Journal of Blood Disorders & Transfusion

Rapid Blood Typing with a Localized Surface Plasmon Resonance Biosensor

Amaud Proust^* Department of Biomedical Sciences, University of Strasbourg, Strasbourg, France
^*Correspondence: Amaud Proust, Department of Biomedical Sciences, University of Strasbourg, Strasbourg, France, Email:

Received: 29-Sep-2025, Manuscript No. JBDT-25-30360; Editor assigned: 01-Oct-2025, Pre QC No. JBDT-25-30360 (PQ); Reviewed: 15-Oct-2025, QC No. JBDT-25-30360; Revised: 22-Oct-2025, Manuscript No. JBDT-25-30360 (R); Published: 29-Oct-2025, DOI: 10.4172/2155-9864.25.16.632

Description

Blood typing remains a fundamental step in transfusion medicine, emergency care, and surgical procedures. Accurate identification of blood groups is essential to prevent hemolytic reactions and other complications resulting from incompatible transfusions. Traditional serological approaches, including tube agglutination and gel-based methods, have been used successfully for decades but require trained personnel, laboratory infrastructure, and time for processing. Advances in biosensing technologies have introduced alternative methods capable of providing rapid, accurate, and portable blood typing. One such technology, Localized Surface Plasmon Resonance (LSPR), offers a sensitive platform for detecting molecular interactions in a label-free and real-time manner.

Localized surface plasmon resonance is an optical phenomenon that occurs when conduction electrons in metallic nanoparticles resonate with incident light. This resonance is highly sensitive to changes in the refractive index near the nanoparticle surface, which occurs when molecules bind to functionalized surfaces. The shift in resonance wavelength or intensity can be measured and correlated with the presence of specific analytes. In the context of blood typing, LSPR biosensors can detect interactions between blood antigens and immobilized antibodies, providing a direct and rapid readout of blood group.

Designing an LSPR-based biosensor for blood typing involves careful consideration of surface chemistry, nanostructure design, and detection methods. Sensor surfaces are functionalized with antibodies that specifically recognize ABO and Rh antigens. Functionalization strategies include covalent bonding, self-assembled monolayers, and affinity-based immobilization. Ensuring proper orientation and stability of antibodies on the sensor surface is critical to maintain high binding efficiency and reproducibility. Gold nanoparticles are commonly employed due to their stability, biocompatibility, and favorable plasmonic properties. Nanoparticle size, shape, and spacing influence sensitivity, detection range, and signal-to-noise ratio.

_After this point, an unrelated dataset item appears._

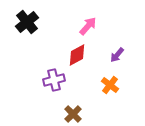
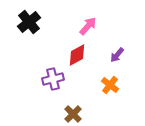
black cross: moved 2 px right
purple cross: moved 1 px left, 1 px up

The point-of-care nature of LSPR biosensors offers multiple advantages. The assay requires minimal sample volume, which is beneficial in pediatric or emergency settings. Label-free detection reduces assay complexity and time, eliminating the need for secondary reagents or washing steps. Integration into portable platforms, such as handheld devices or microfluidic chips, enables rapid blood typing outside centralized laboratories. This is particularly useful in emergency response, field hospitals, and remote locations where conventional laboratory infrastructure is unavailable.

Sensitivity and specificity of LSPR biosensors depend on antibody quality, immobilization method, and optical setup. Optimized sensor surfaces enable detection of weakly expressed antigens and differentiation of subgroups within the ABO and Rh systems. Multiplexing can be achieved by functionalizing distinct regions of the sensor surface with different antibodies, allowing simultaneous detection of multiple blood group antigens in a single assay. This reduces testing time and provides comprehensive blood typing information efficiently.

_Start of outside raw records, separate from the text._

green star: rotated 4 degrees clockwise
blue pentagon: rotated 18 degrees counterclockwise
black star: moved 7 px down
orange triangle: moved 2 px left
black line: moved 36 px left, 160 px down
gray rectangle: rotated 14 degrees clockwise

Microfluidic integration enhances the performance of LSPR biosensors by controlling sample flow, cell-surface interaction, and mixing. Microchannels can guide erythrocytes over nanoparticle-coated surfaces, ensuring uniform contact and reproducible signal generation. Reduced sample and reagent consumption, combined with precise control over assay conditions, improves overall efficiency. Automated sample handling in microfluidic LSPR devices minimizes user intervention and allows faster processing.

Clinical validation involves testing with diverse human blood samples, including rare and weak antigen expressions. Comparative studies with conventional serological methods confirm accuracy, sensitivity, and specificity. LSPR biosensors can provide results in minutes, whereas traditional assays may require longer processing times. Rapid results are particularly advantageous in transfusion emergencies, surgical procedures, and mass casualty scenarios, where immediate blood typing is necessary to ensure patient safety.

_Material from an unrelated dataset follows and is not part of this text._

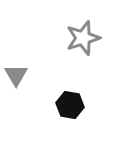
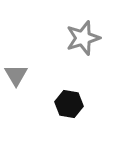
black hexagon: moved 1 px left, 1 px up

In conclusion, the development of a point-of-care LSPR biosensor represents a significant step forward in rapid blood typing. The combination of nanostructured surfaces, antibody functionalization, optical detection, and potential microfluidic integration provides a platform that is highly sensitive, specific, and portable. The technology reduces sample volume and assay time, offers real-time monitoring, and enables deployment outside centralized laboratories. Continued research in nanotechnology, biosensing, and device integration will enhance performance, making LSPR-based platforms a valuable tool in transfusion medicine, emergency care, and immunohematology.